┌──

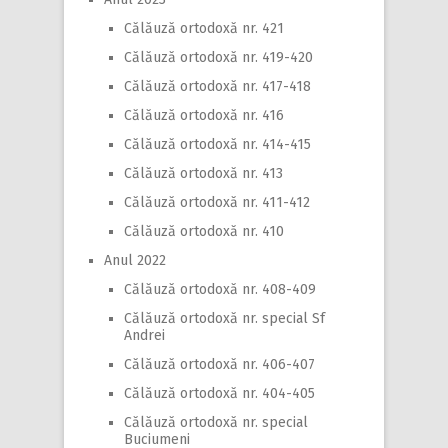
Călăuză ortodoxă nr. 421
Călăuză ortodoxă nr. 419-420
Călăuză ortodoxă nr. 417-418
Călăuză ortodoxă nr. 416
Călăuză ortodoxă nr. 414-415
Călăuză ortodoxă nr. 413
Călăuză ortodoxă nr. 411-412
Călăuză ortodoxă nr. 410
Anul 2022
Călăuză ortodoxă nr. 408-409
Călăuză ortodoxă nr. special Sf
Andrei
Călăuză ortodoxă nr. 406-407
Călăuză ortodoxă nr. 404-405
Călăuză ortodoxă nr. special
Buciumeni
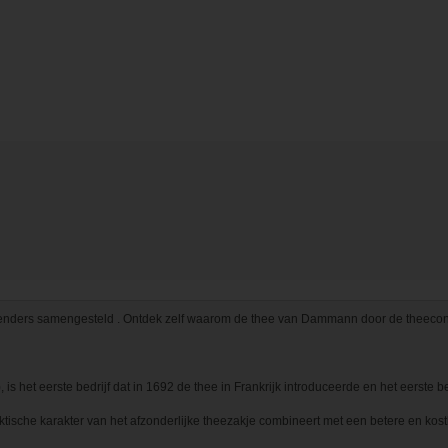
nders samengesteld . Ontdek zelf waarom de thee van Dammann door de theeconnais
is het eerste bedrijf dat in 1692 de thee in Frankrijk introduceerde en het eerste be
praktische karakter van het afzonderlijke theezakje combineert met een betere en ko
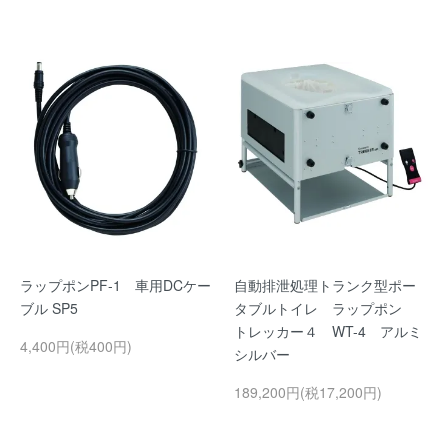
ラップポンPF-1 車用DCケー
自動排泄処理トランク型ポー
ブル SP5
タブルトイレ ラップポン
トレッカー４ WT-4 アルミ
4,400円(税400円)
シルバー
189,200円(税17,200円)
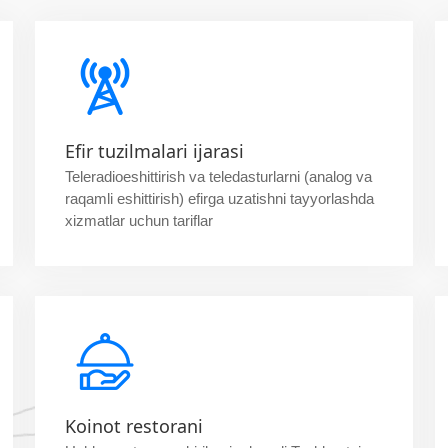
Efir tuzilmalari ijarasi
Teleradioeshittirish va teledasturlarni (analog va
raqamli eshittirish) efirga uzatishni tayyorlashda
xizmatlar uchun tariflar
Koinot restorani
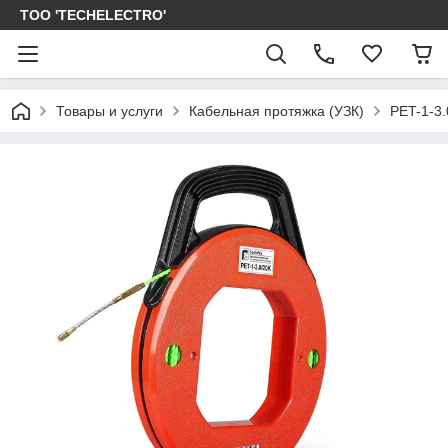
ТОО 'TECHELECTRO'
Товары и услуги
Кабельная протяжка (УЗК)
PET-1-3.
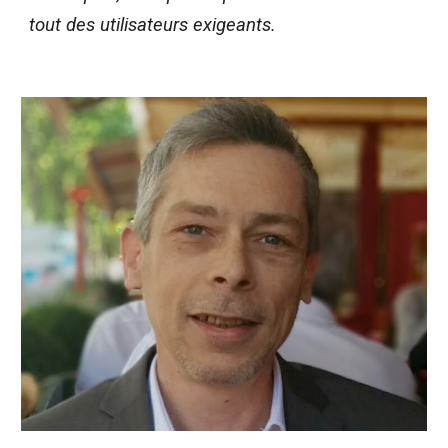
tout des utilisateurs exigeants.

└──

> EXERCISE BRIEF
Write out exactly the lines from the one containing "Călăuză ortodoxă nr. 413" through the end of the records above, both included, leaving all pictures out.

> TASK OUTPUT
Călăuză ortodoxă nr. 413
Călăuză ortodoxă nr. 411-412
Călăuză ortodoxă nr. 410
Anul 2022
Călăuză ortodoxă nr. 408-409
Călăuză ortodoxă nr. special Sf
Andrei
Călăuză ortodoxă nr. 406-407
Călăuză ortodoxă nr. 404-405
Călăuză ortodoxă nr. special
Buciumeni
nders samengesteld . Ontdek zelf waarom de thee van Dammann door de theeconnais
is het eerste bedrijf dat in 1692 de thee in Frankrijk introduceerde en het eerste be
praktische karakter van het afzonderlijke theezakje combineert met een betere en ko
ラップポンPF-1 車用DCケー
自動排泄処理トランク型ポー
ブル SP5
タブルトイレ ラップポン
トレッカー４ WT-4 アルミ
4,400円(税400円)
シルバー
189,200円(税17,200円)
Efir tuzilmalari ijarasi
Teleradioeshittirish va teledasturlarni (analog va
raqamli eshittirish) efirga uzatishni tayyorlashda
xizmatlar uchun tariflar
Koinot restorani
ТОО 'TECHELECTRO'
Товары и услуги
Кабельная протяжка (УЗК)
PET-1-3.
tout des utilisateurs exigeants.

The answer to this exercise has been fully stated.